Student B’s PhD relates to carbon dating techniques and the student wishes to gain a wider knowledge of relevant sectors to enhance their career options. The student will spend one month at the Plant Museum to work on applications of carbon dating for cataloguing plant specimens. The work will not contribute to Student B’s PhD project, but it will provide work-based practical experience. The student will engage fully with the objectives of, and will be managed by, the Plant Museum. There is no existing Student Agreement in place as the Plant Museum is not involved in the funding of the student’s PhD, and a placement agreement must therefore be put in place. As the data or information arising from the placement will not relate to the student’s PhD, this does not have to be owned by the student or the University.

  • Example C: Student goes to a facility of a funder/project sponsor and a placement agreement is not required

Student C is undertaking a PhD in aeronautical engineering funded by Aerospace plc. As part of their studies, the student will be based at Aerospace plc’s research establishment for six months to carry out work that will contribute to their PhD project. Day-to-day management of the student will be undertaken by a member of staff from Aerospace plc. A placement agreement is not required as the arrangements for Student C’s placement will be addressed in the overall Studentship Agreement with Aerospace plc.

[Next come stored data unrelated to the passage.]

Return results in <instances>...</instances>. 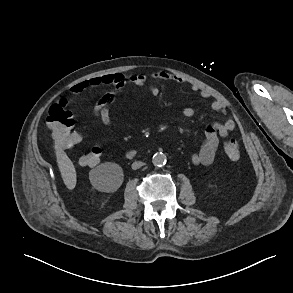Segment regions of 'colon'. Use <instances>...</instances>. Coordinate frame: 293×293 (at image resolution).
<instances>
[{"label":"colon","mask_w":293,"mask_h":293,"mask_svg":"<svg viewBox=\"0 0 293 293\" xmlns=\"http://www.w3.org/2000/svg\"><path fill=\"white\" fill-rule=\"evenodd\" d=\"M74 124L73 114L68 109L66 101H59L50 107L46 117V125L59 147H73L80 142L81 137L74 129ZM223 148L229 159H239V144L235 139L231 138L225 141ZM100 156L101 149L93 147L80 158V164L93 167L98 164Z\"/></svg>","instance_id":"1"}]
</instances>
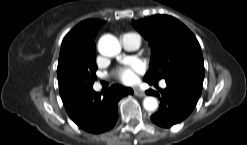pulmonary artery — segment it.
<instances>
[{
    "label": "pulmonary artery",
    "instance_id": "obj_1",
    "mask_svg": "<svg viewBox=\"0 0 247 145\" xmlns=\"http://www.w3.org/2000/svg\"><path fill=\"white\" fill-rule=\"evenodd\" d=\"M121 44L126 51H134L140 46V38L134 33L123 34L120 38ZM165 82H161V86L165 87Z\"/></svg>",
    "mask_w": 247,
    "mask_h": 145
}]
</instances>
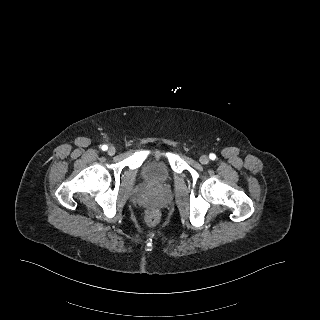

  • Example D: Student goes to another organisation to learn a new technique and a placement agreement is required

Student D’s supervisor recommends that the student spends a month as part of their PhD training at a research group in another university to learn a new experimental technique. There is no partnership in place and day-to-day supervision of the student transfers to the other university for the duration. A placement agreement will be required. As the focus of the placement is on learning a new technique rather than in producing results, a provision for the student/University to own the data is not required.

  • Example E: Student goes to another organisation to learn a new technique and a placement agreement is not required

Student E wishes to learn how to use a particular technique as part of their PhD project. A research establishment is willing to host the student for a few days to demonstrate how the technique is used. The supervisory team at the University remains responsible for the student and a placement agreement is not required in this case.